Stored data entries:
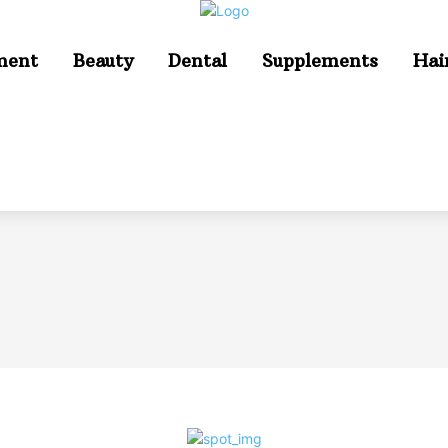
ment
Beauty
Dental
Supplements
Hai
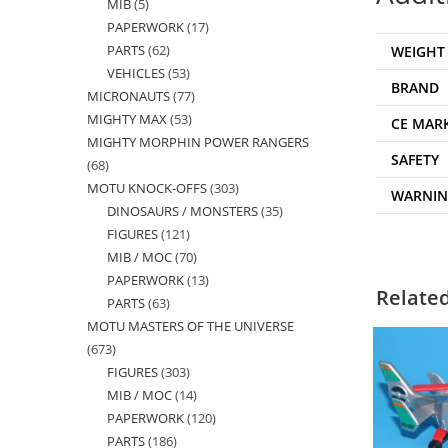
MIB
5
5
products
PAPERWORK
17
17
products
PARTS
62
62
WEIGHT
products
VEHICLES
53
53
products
BRAND
MICRONAUTS
77
77
products
MIGHTY MAX
53
53
products
CE MAR
MIGHTY MORPHIN POWER RANGERS
products
SAFETY
68
68
MOTU KNOCK-OFFS
303
303
products
WARNI
DINOSAURS / MONSTERS
35
35
products
FIGURES
121
121
products
MIB / MOC
70
70
products
PAPERWORK
13
13
products
Relate
PARTS
63
63
products
MOTU MASTERS OF THE UNIVERSE
products
673
673
FIGURES
303
303
products
MIB / MOC
14
14
products
PAPERWORK
120
120
products
PARTS
186
186
products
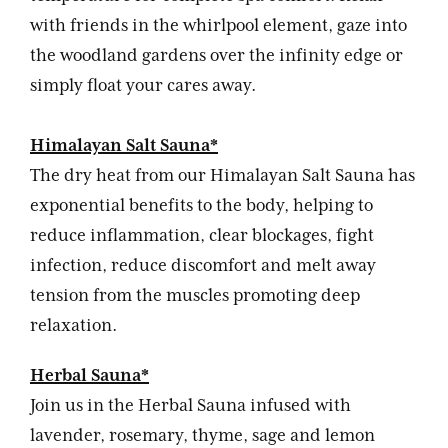
with friends in the whirlpool element, gaze into
the woodland gardens over the infinity edge or
simply float your cares away.
Himalayan Salt Sauna*
The dry heat from our Himalayan Salt Sauna has
exponential benefits to the body, helping to
reduce inflammation, clear blockages, fight
infection, reduce discomfort and melt away
tension from the muscles promoting deep
relaxation.
Herbal Sauna*
Join us in the Herbal Sauna infused with
lavender, rosemary, thyme, sage and lemon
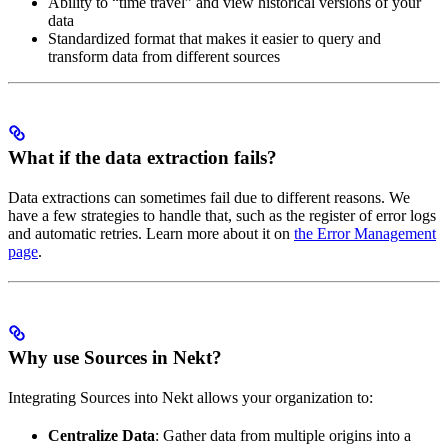
Ability to “time travel” and view historical versions of your
data
Standardized format that makes it easier to query and
transform data from different sources
What if the data extraction fails?
Data extractions can sometimes fail due to different reasons. We
have a few strategies to handle that, such as the register of error logs
and automatic retries. Learn more about it on
the Error Management
page
.
Why use Sources in Nekt?
Integrating Sources into Nekt allows your organization to:
Centralize Data
: Gather data from multiple origins into a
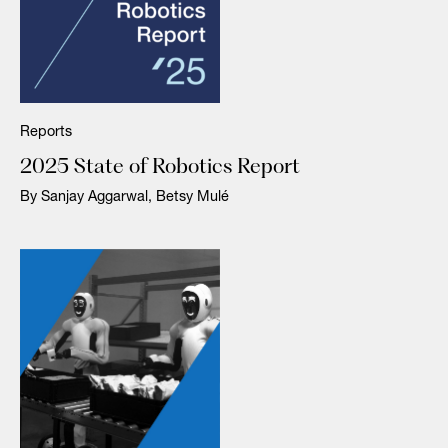
Reports
2025 State of Robotics Report
By Sanjay Aggarwal, Betsy Mulé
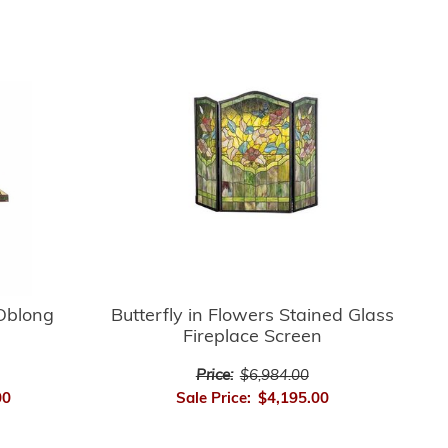
Oblong
Butterfly in Flowers Stained Glass
Fireplace Screen
Price:
$6,984.00
00
Sale Price:
$4,195.00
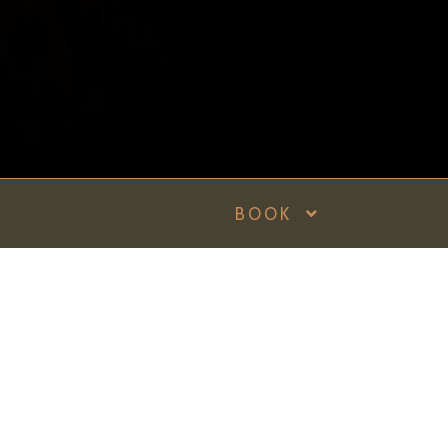
BOOK
Recent Posts
The
Many
a ready
Reasons Why
Under Grain Is
One of the
Top Rated
Restaurants in
Malta
dies by S.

__TASK OBJECTIVE__: I'd like the entries above repeated exactly, but without any of their pictures.

__YOUR SOLUTION__:
ment
Beauty
Dental
Supplements
Hai
MIB
5
5
products
PAPERWORK
17
17
products
PARTS
62
62
WEIGHT
products
VEHICLES
53
53
products
BRAND
MICRONAUTS
77
77
products
MIGHTY MAX
53
53
products
CE MAR
MIGHTY MORPHIN POWER RANGERS
products
SAFETY
68
68
MOTU KNOCK-OFFS
303
303
products
WARNI
DINOSAURS / MONSTERS
35
35
products
FIGURES
121
121
products
MIB / MOC
70
70
products
PAPERWORK
13
13
products
Relate
PARTS
63
63
products
MOTU MASTERS OF THE UNIVERSE
products
673
673
FIGURES
303
303
products
MIB / MOC
14
14
products
PAPERWORK
120
120
products
PARTS
186
186
products
with friends in the whirlpool element, gaze into
the woodland gardens over the infinity edge or
simply float your cares away.
Himalayan Salt Sauna*
The dry heat from our Himalayan Salt Sauna has
exponential benefits to the body, helping to
reduce inflammation, clear blockages, fight
infection, reduce discomfort and melt away
tension from the muscles promoting deep
relaxation.
Herbal Sauna*
Join us in the Herbal Sauna infused with
lavender, rosemary, thyme, sage and lemon
Ability to “time travel” and view historical versions of your
data
Standardized format that makes it easier to query and
transform data from different sources
What if the data extraction fails?
Data extractions can sometimes fail due to different reasons. We
have a few strategies to handle that, such as the register of error logs
and automatic retries. Learn more about it on
the Error Management
page
.
Why use Sources in Nekt?
Integrating Sources into Nekt allows your organization to:
Centralize Data
: Gather data from multiple origins into a
Reports
2025 State of Robotics Report
By Sanjay Aggarwal, Betsy Mulé
Oblong
Butterfly in Flowers Stained Glass
Fireplace Screen
Price:
$6,984.00
00
Sale Price:
$4,195.00
BOOK
Recent Posts
The
Many
a ready
Reasons Why
Under Grain Is
One of the
Top Rated
Restaurants in
Malta
dies by S.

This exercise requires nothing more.